Les gilets jaunes laissent aussi leur empreinte dans l’imaginaire collectif, qu’elles soient peintes à la hâte sur les murs ou écrites au dos de leurs gilets : « Nous ne voulons plus être des moutons tondus dirigés par des oies qui se gavent. » « Les capitalistes vivent au-dessus de nos moyens. » « La lutte des classes s’habille en jaune. » « Macron et les Cac-40 voleurs »… Autant de slogans chantés ou tagués samedi dans les rues de la capitale, qui ont résonné des habituels « Macron démission ! ». Le matin, une banderole « La foule haineuse porte l’uniforme » avait ouvert le cortège parti de Bercy, en référence aux propos du président de la République, qui avait fustigé, lors de ses vœux, les « porte-voix d’une foule haineuse ». Vendredi, lors d’une de ses rares interventions publiques, et encore, elle se déroulait entre les murs de l’Élysée, Emmanuel Macron a récidivé, affirmant que « les troubles que notre société traverse sont aussi parfois dus, liés, au fait que beaucoup trop de nos concitoyens pensent qu’on peut obtenir sans que cet effort soit apporté ». Une provocation qui vient s’ajouter à une longue série de propos méprisants. « Il se fout de nous ! Ça fait trente ans qu’on nous rabâche qu’il faut faire des efforts ! s’insurge Vanessa, une enseignante parisienne. Moi, je suis prof, donc je ne suis pas la plus à plaindre, et pourtant, ça fait des années qu’on n’y arrive plus, qu’on peut plus se payer des petits plaisirs. » « Les riches, ils en font des efforts pour créer de l’emploi, pour payer leurs impôts ? » demande une militante d’Attac qui distribue aux manifestants de faux billets de 60 milliards d’euros pour symboliser le racket de l’évasion fiscale.

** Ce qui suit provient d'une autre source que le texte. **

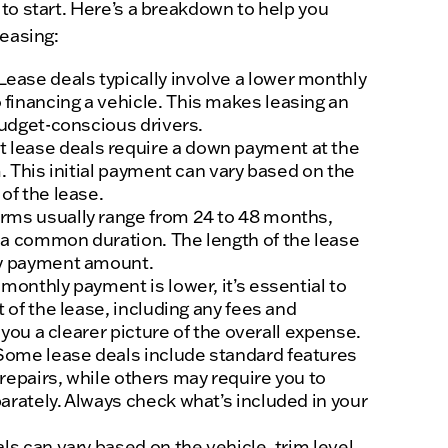
to start. Here’s a breakdown to help you
leasing:
Lease deals typically involve a lower monthly
inancing a vehicle. This makes leasing an
budget-conscious drivers.
 lease deals require a down payment at the
m. This initial payment can vary based on the
of the lease.
rms usually range from 24 to 48 months,
a common duration. The length of the lease
ly payment amount.
monthly payment is lower, it’s essential to
t of the lease, including any fees and
e you a clearer picture of the overall expense.
 Some lease deals include standard features
repairs, while others may require you to
arately. Always check what’s included in your
s can vary based on the vehicle, trim level,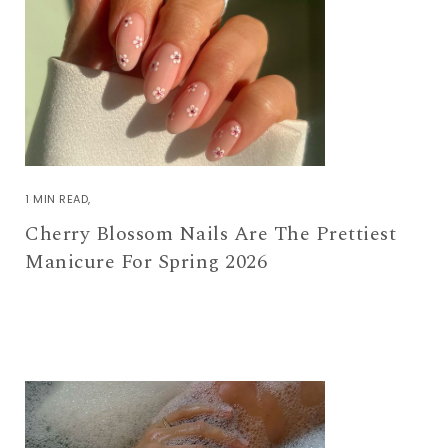
1 MIN READ
Cherry Blossom Nails Are The Prettiest
Manicure For Spring 2026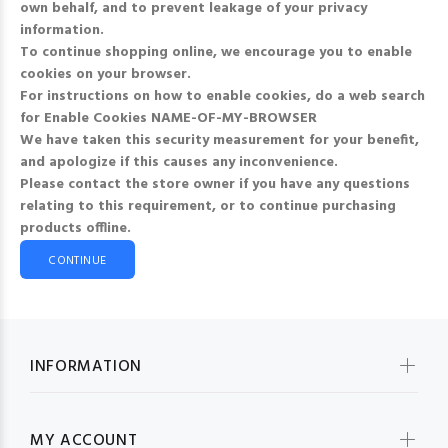
own behalf, and to prevent leakage of your privacy
information.
To continue shopping online, we encourage you to enable
cookies on your browser.
For instructions on how to enable cookies, do a web search
for
Enable Cookies NAME-OF-MY-BROWSER
We have taken this security measurement for your benefit,
and apologize if this causes any inconvenience.
Please contact the store owner if you have any questions
relating to this requirement, or to continue purchasing
products offline.
CONTINUE
INFORMATION
MY ACCOUNT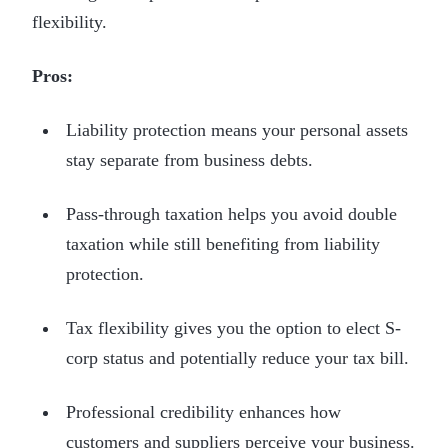
flexibility.
Pros:
Liability protection means your personal assets
stay separate from business debts.
Pass-through taxation helps you avoid double
taxation while still benefiting from liability
protection.
Tax flexibility gives you the option to elect S-
corp status and potentially reduce your tax bill.
Professional credibility enhances how
customers and suppliers perceive your business.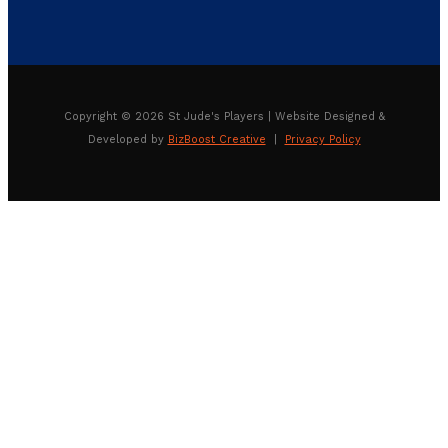
Copyright © 2026 St Jude's Players | Website Designed &
Developed by
BizBoost Creative
|
Privacy Policy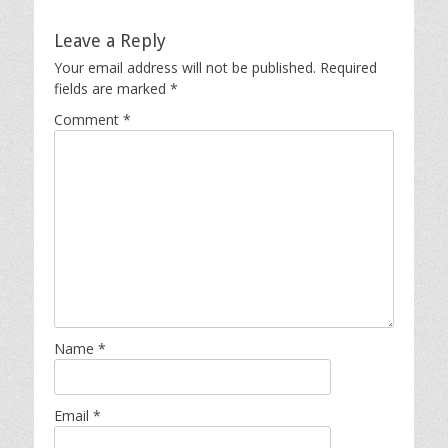
Leave a Reply
Your email address will not be published.
Required
fields are marked
*
Comment
*
Name
*
Email
*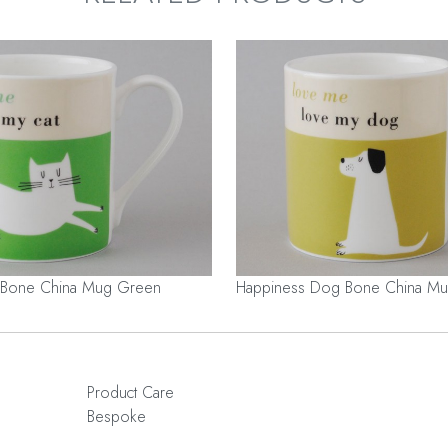
 Bone China Mug Green
Happiness Dog Bone China Mu
Product Care
Bespoke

Car le mouvement des gilets jaunes, en dépit des tentatives de récupération de l’extrême droite ou des manipulations du gouvernement (lequel voulait introduire le Mariage pour tous dans le grand débat…), a chassé les paniques identitaires pour remettre au cœur du débat public les urgences sociales. « Le rétablissement de l’ISF arrive largement en tête des votations », explique Kamel Amriou devant une urne remplie à ras bord. Quelles que soient les annonces du pouvoir, qu’il tente la carotte ou le bâton, la majorité n’a plus aucune prise sur le mouvement. D’autant que de nombreuses convergences s’organisent sur le terrain. À Toulouse, CGT et gilets jaunes (lire page 7) ont décidé de se mobiliser ensemble pour « bloquer les camions, et donc l’économie ». Une expérience qui pourrait faire tache d’huile.